China’s Economic Stumbles May Curb Global Inflation
July 5, 2022
Economic growth in China has moderated this year as the nation continues to close business and lock down regions to fight the spread of Covid. Beijing is set to enact a slew of economic stimulus policies, but many economists say the nation is unlikely to meet its 5.5% GDP growth target as long as the threat of continued lockdowns hangs over the economy.
While a year of weak growth in China would exacerbate the global economy’s slowdown, it could have the benefit of reducing inflationary pressure throughout much of the world.
Labor shortages, supply-chain disruptions, and a pandemic-related surge in demand for consumer goods have fueled intense inflation around the world, which has been exacerbated by the war in Ukraine. Facing higher prices and higher interest rates, consumer demand for goods has waned, and U.S. retailers are concerned that they have excess inventory that consumers no longer want.
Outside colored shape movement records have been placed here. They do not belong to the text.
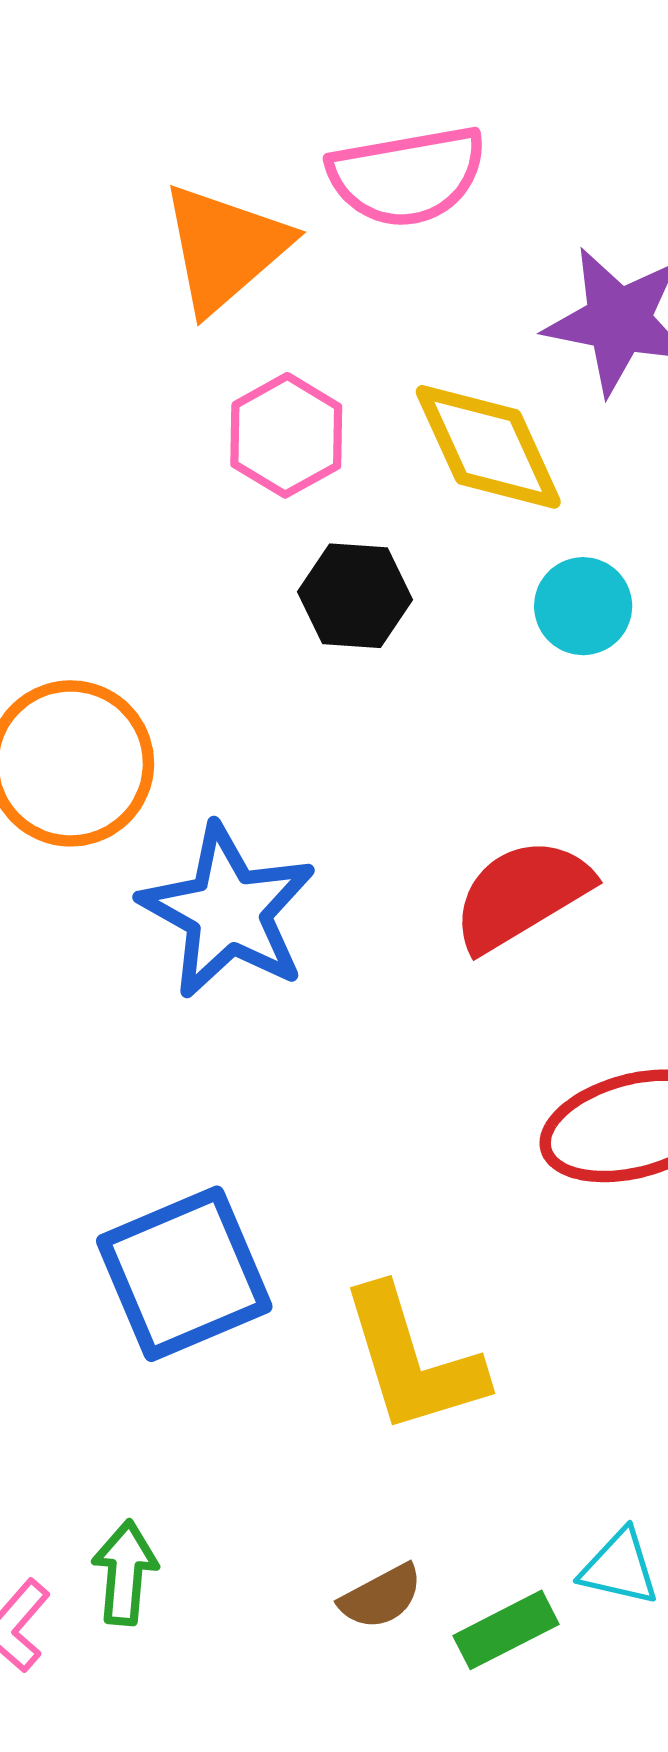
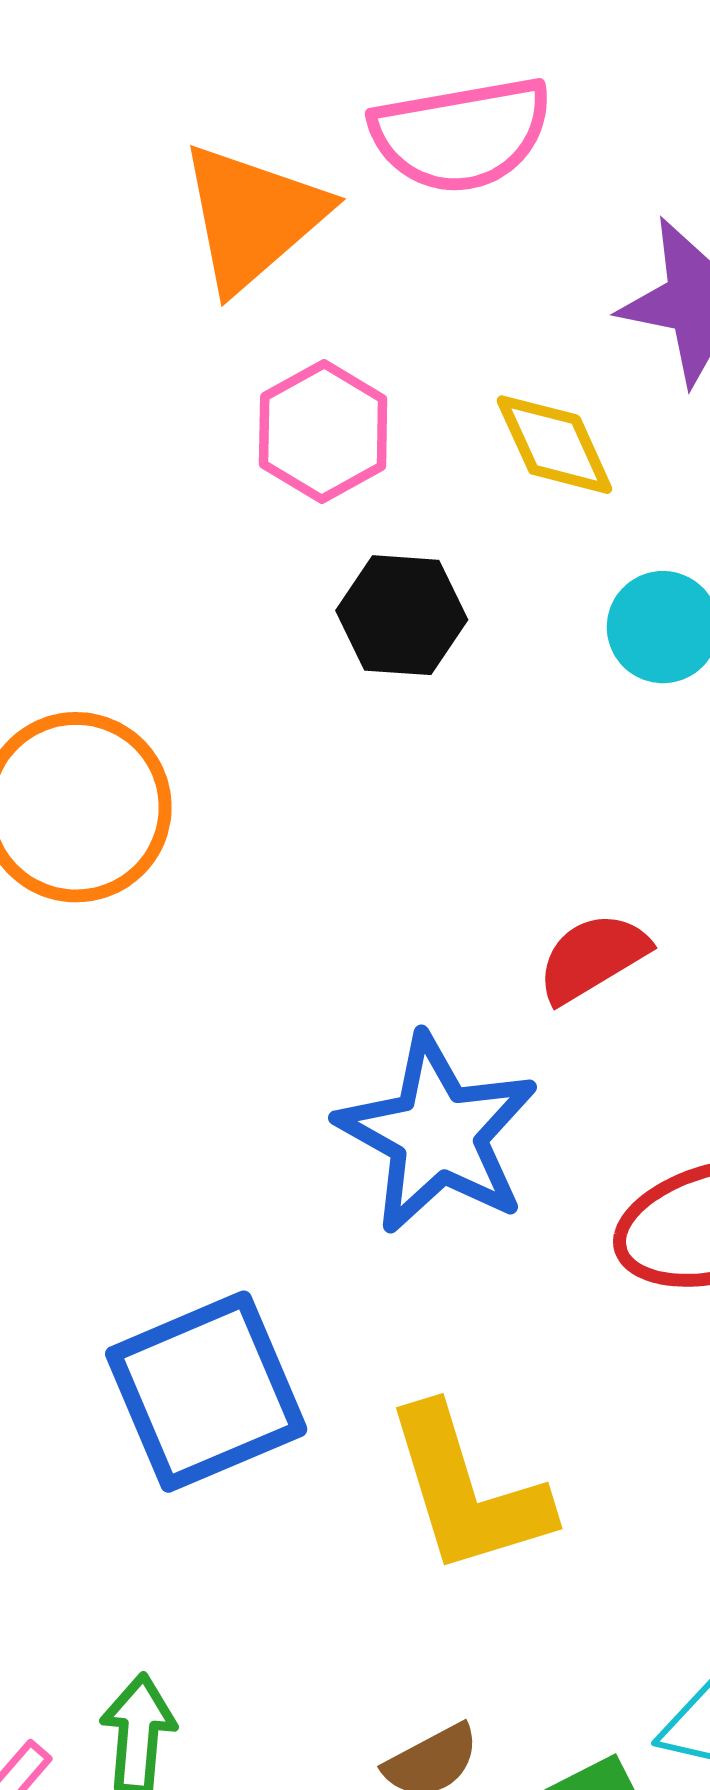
yellow diamond: (488, 447) -> (554, 445), size x0.7
red semicircle: (522, 895) -> (593, 957), size x0.7
blue star: (228, 911) -> (438, 1134), moved

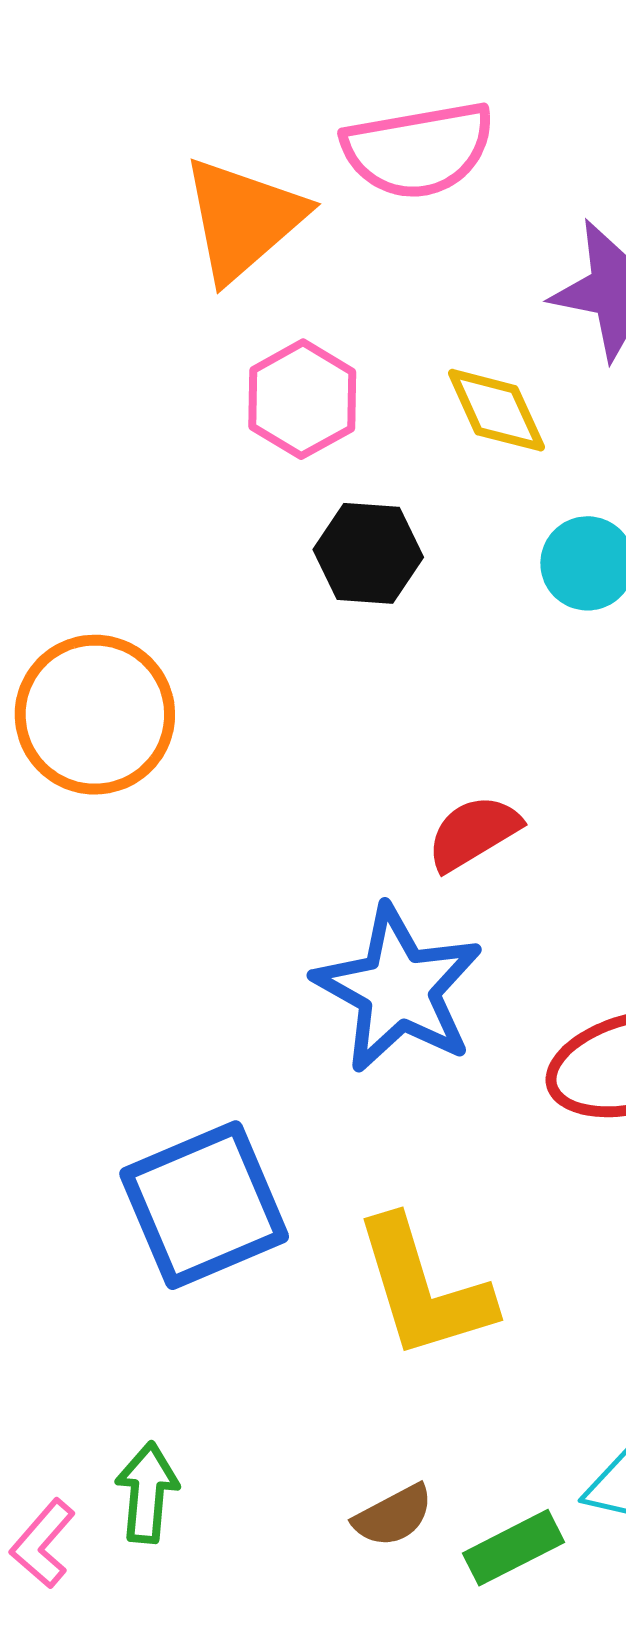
red semicircle: (593, 957) -> (473, 833), moved

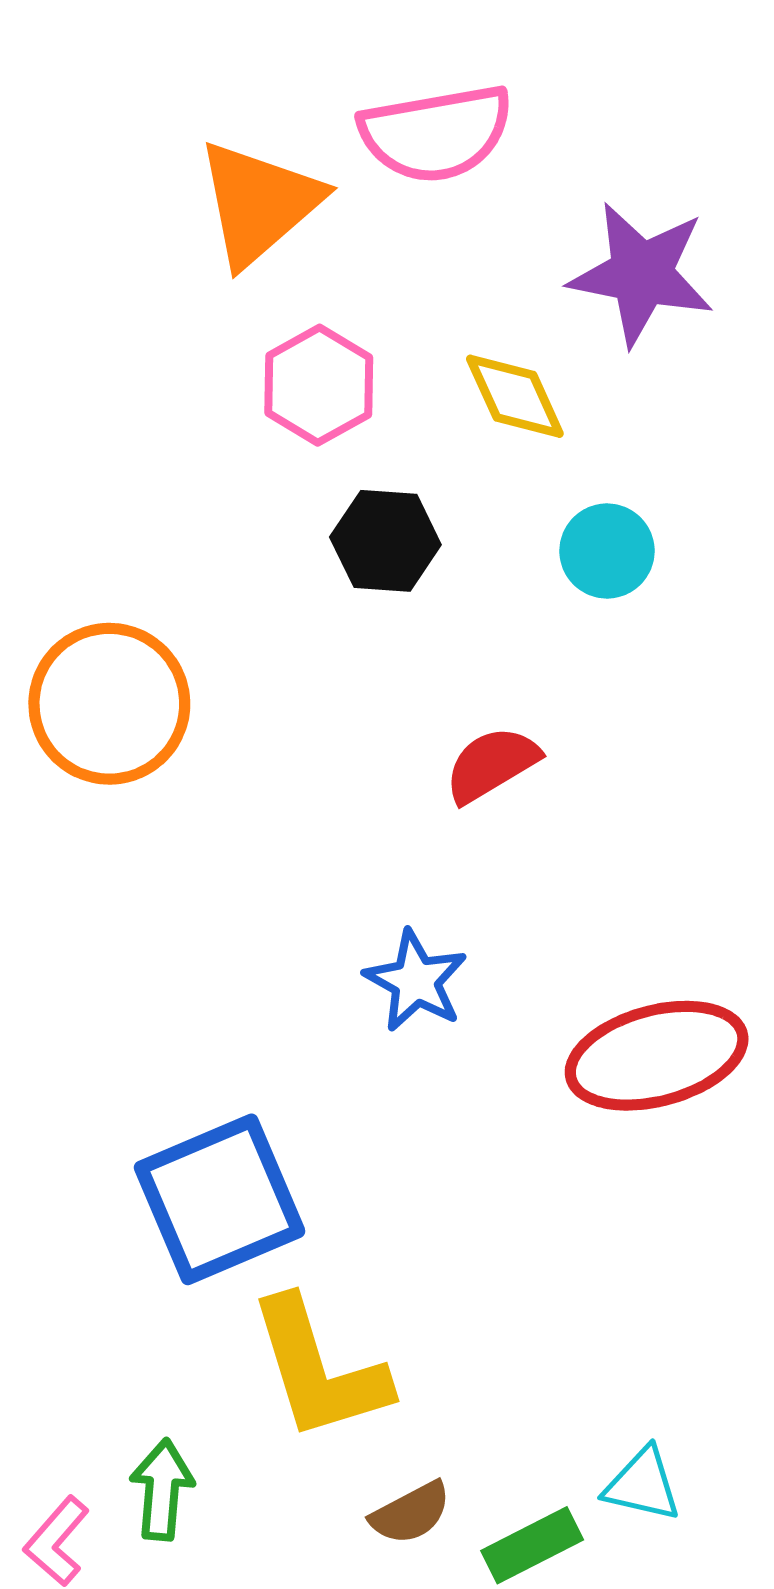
red semicircle: (473, 833) -> (492, 764), moved
blue star: (398, 989) -> (416, 981), size x0.6
yellow L-shape: (423, 1288) -> (319, 1369), moved

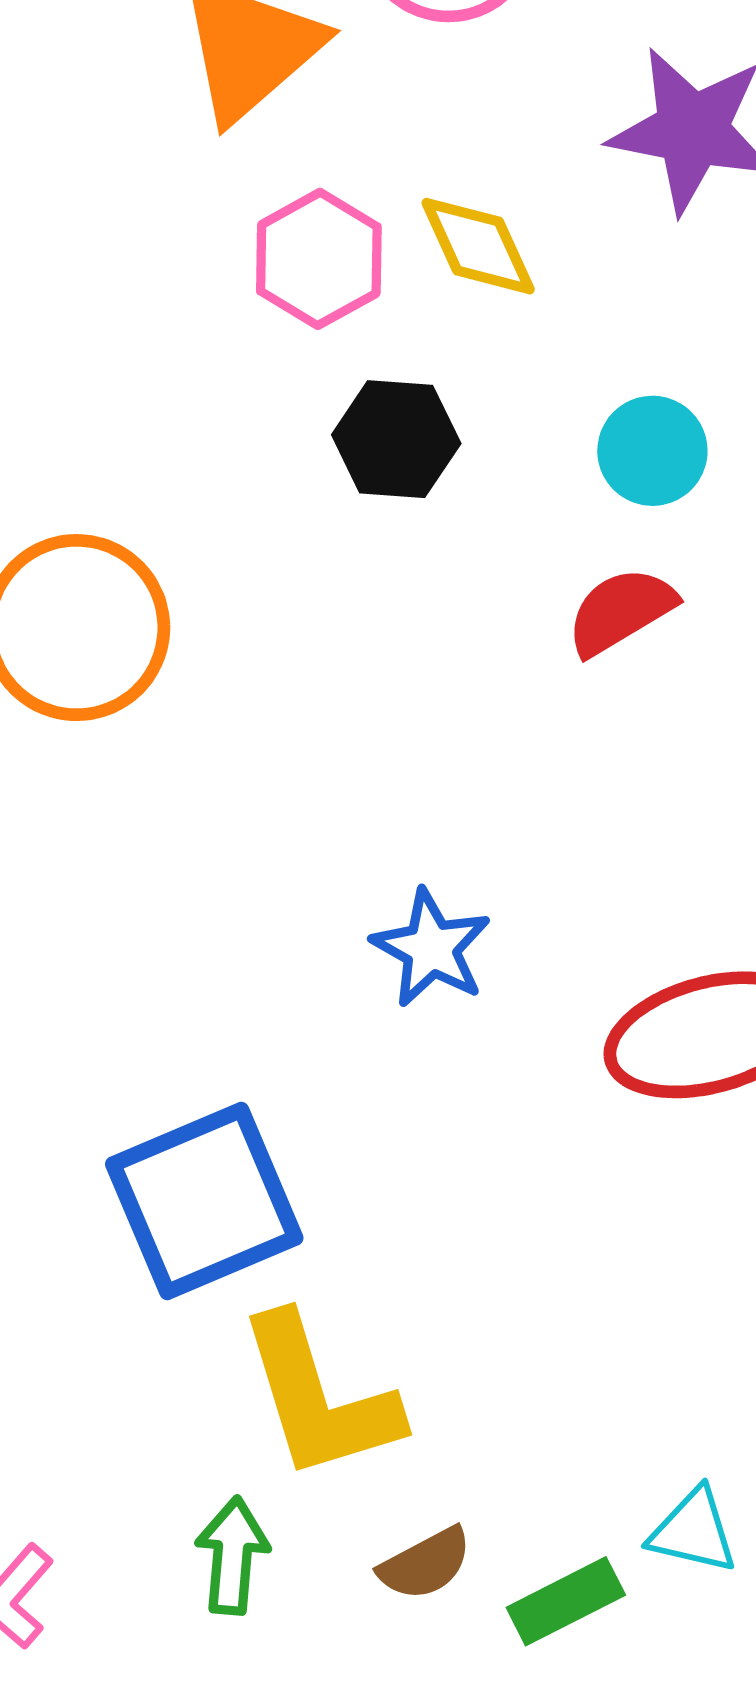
yellow diamond: (515, 396) -> (478, 246), moved
red semicircle: (492, 764) -> (621, 611), moved
green arrow: (162, 1490) -> (232, 1556), moved

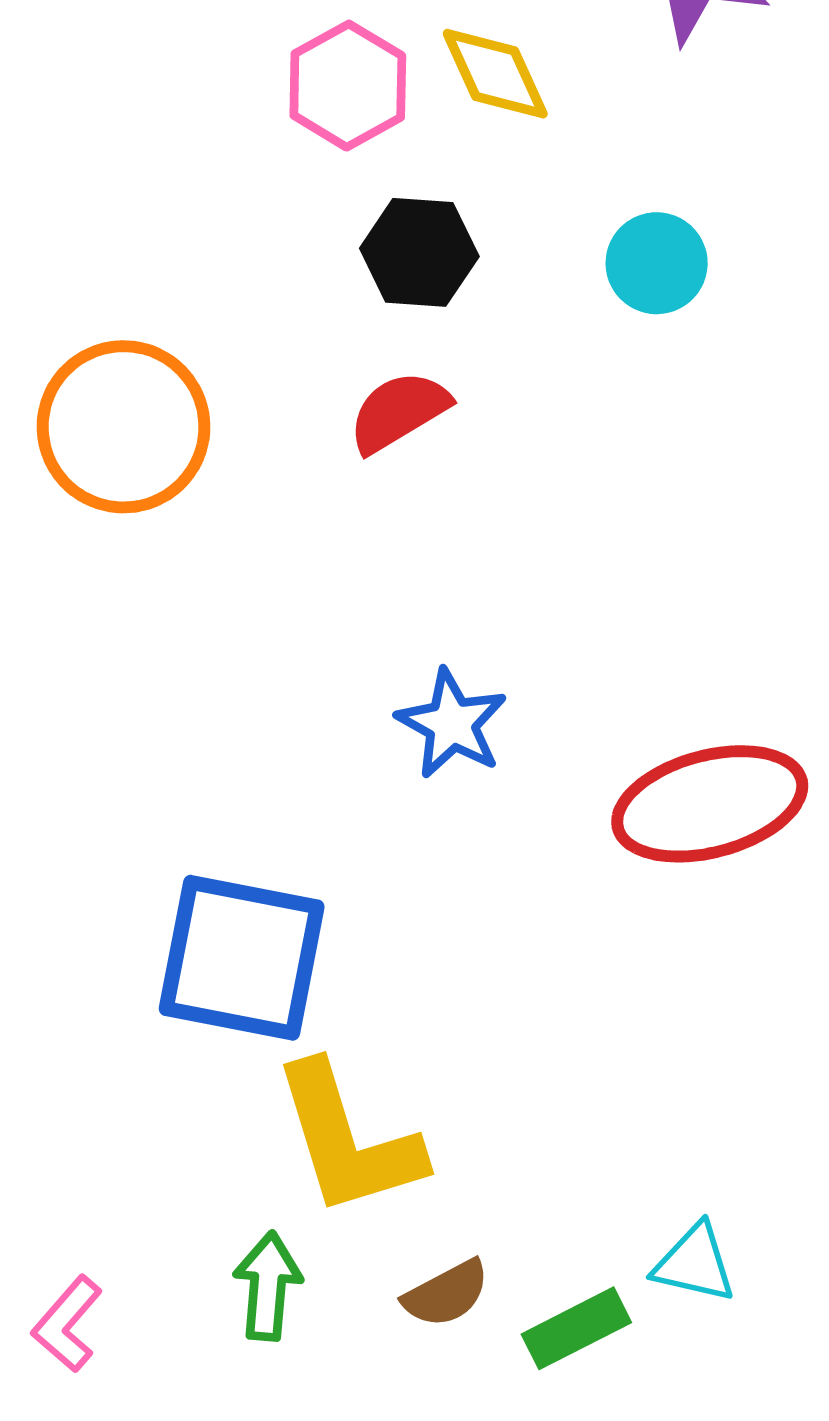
red semicircle: (621, 611) -> (399, 412), moved
blue square: (204, 1201) -> (242, 958), turned 34

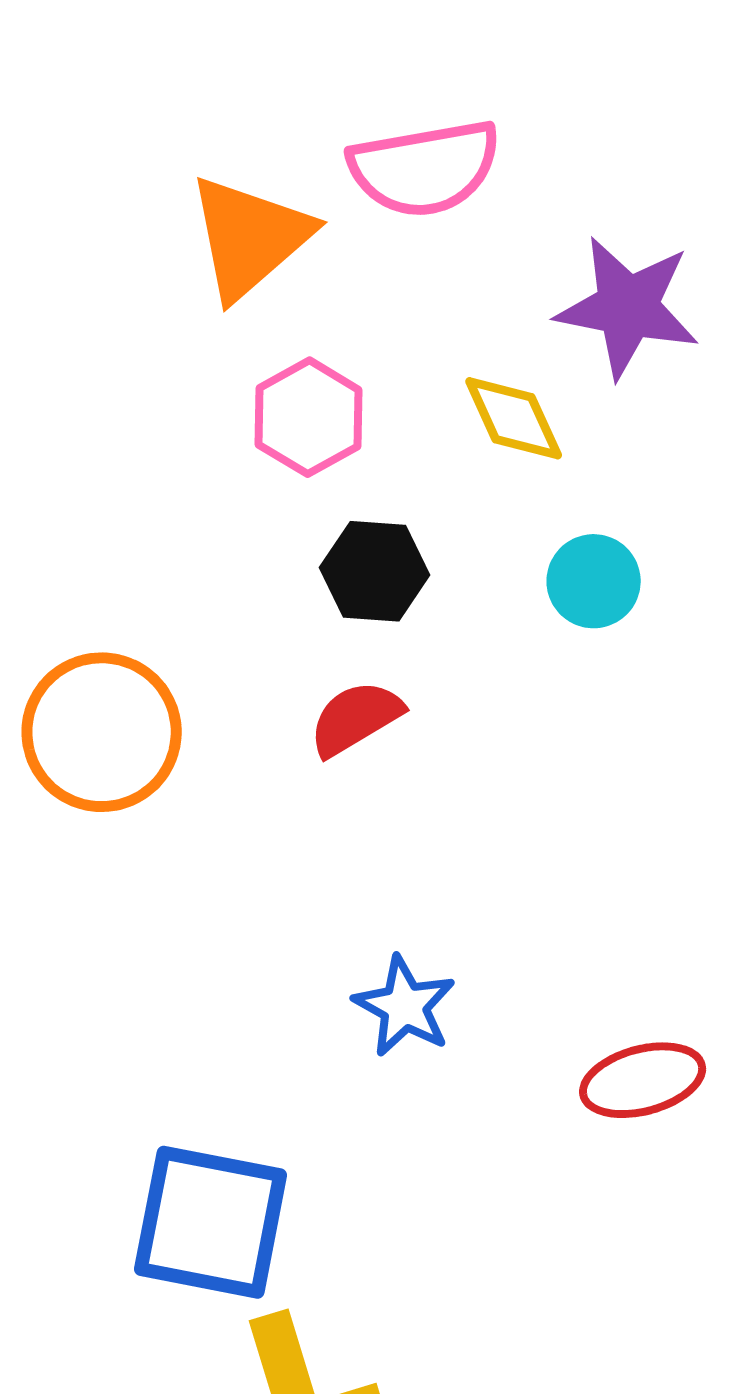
yellow diamond: (495, 74) -> (514, 418), moved
red ellipse: (710, 804) -> (643, 1080), size x0.7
Economists argue that sagging demand may spur Chinese manufacturers to cut prices, especially because they are similarly overstocked. Inventories of finished goods at Chinese companies were 20% higher in April than a year prior, the fastest annual increase in more than a decade. Producer price inflation for Chinese companies has declined for seven consecutive months, and the cost of shipping a container from China to the west coast of the U.S. is about 13% lower now than it was a year ago. All of this is likely to reduce inflationary pressure throughout the global economy.
On the other hand, China’s zero-tolerance approach to Covid could lead to more lockdowns which would create new bottlenecks in the supply chain and drive inflation higher. China’s stimulus efforts are also likely to include infrastructure projects, which could increase global commodity prices for industrial materials, and if China’s recovery exceeds expectations, it could bolster demand for oil and coal.
Many economists doubt that China will see a robust rebound in the wake of slowing foreign demand and weak domestic consumption, and an infrastructure splurge is unlikely to offset weakness in the nation’s massive real-estate market, where developers continue to struggle amid massive debt and low consumer sentiment.